Il complesso dei riti magici a Pompei
Per il terzo anno lo scavo si è concentrato nel Complesso dei Riti Magici, che occupa la parte centrale dell’Insula 1 della Regio II lungo via di Nocera. Gli scavi degli anni passati si erano concentrati nel giardino più esterno, accessibile dalla strada. Le indagini avevano messo in luce i resti di almeno tre abitazioni che occupavano l’area prima che fosse costruito il Complesso dei Riti Magici. La campagna di ricerca del 2023 ha riguardato invece i giardini interni, in tre punti differenti, per definire in modo più preciso lo sviluppo di questo complesso edilizio. È stato così possibile riportare alla luce i resti di strutture molto più antiche di quelle rinvenute nelle precedenti campagne e di arricchire i dati sulla storia del complesso e dei riti che in esso si svolgevano, tra cui, appunto, anche quelli dedicati al dio Sabazio.

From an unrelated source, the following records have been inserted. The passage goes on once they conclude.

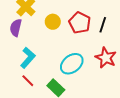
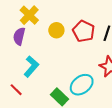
cyan ellipse: (72, 64) -> (82, 85), moved
red line: (28, 81) -> (16, 90), moved

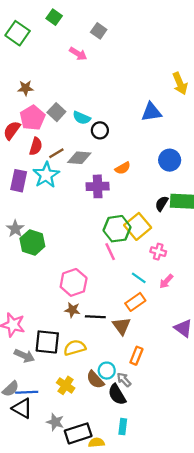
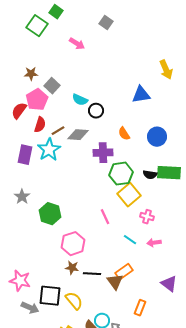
gray square: (99, 31) -> (106, 23), moved
green square: (18, 33) -> (37, 26), moved
gray square: (56, 112) -> (52, 86), moved
orange semicircle: (123, 168) -> (124, 134), moved, turned 88
purple cross: (98, 186) -> (103, 153), moved
black semicircle: (162, 204) -> (150, 175), turned -112
green hexagon: (117, 229) -> (121, 174), moved
green hexagon: (32, 242) -> (50, 214), moved
pink arrow: (166, 281) -> (154, 243), turned 40
orange rectangle: (135, 302) -> (124, 272), moved
yellow semicircle: (75, 348) -> (74, 301), turned 66
orange rectangle: (136, 356) -> (140, 308), moved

Pompei, la scoperta, il team
La struttura, messa in luce tra il 1953 e il 1958, deve il suo nome ad alcuni oggetti rinvenuti al suo interno, in particolare due mani in bronzo decorate con figure animali e vegetali, due crateri con la medesima simbologia e due riproduzioni di serpenti in ferro. Inizialmente si pensò che queste suppellettili appartenessero a una sibilla, che qui svolgeva i propri riti. Studi recenti hanno invece ipotizzato che l’edificio, dal 62 d.C. fino al momento della sua distruzione causata dall’eruzione del Vesuvio nel 79 d.C., fosse destinato alle celebrazioni del culto di origine tracia del dio Sabazio, venerato anche dal proprietario di una domus vicina, che possedeva un busto in bronzo del dio. In effetti, questo vasto complesso, composto da tre ampie aree aperte sulle quali si aprono piccole stanze secondo una planimetria peculiare, può essere difficilmente identificato come semplice domus. Del team di archeologi coordinati da Anna Anguissola e Riccardo Olivito, fanno parte anche Chiara Tarantino (Dipartimento di Civiltà e Forme del Sapere dell’Università di Pisa) ed Emanuele Taccola (Dipartimento di Civiltà e Forme del Sapere dell’Università di Pisa, laboratorio LaDiRe). Con loro sono stati impegnati collaboratori, dottorandi e studenti degli enti partner del progetto, oltre che di università italiane e straniere: Alessandro Carletti, Nicole Crescenzi, Angela D’Alise, Rodolfo Gagliardi, Caterina Lobianco, Alberto Martin Esquivel, Antonio Monticolo, Daniele Renna, Angelica Tortorella.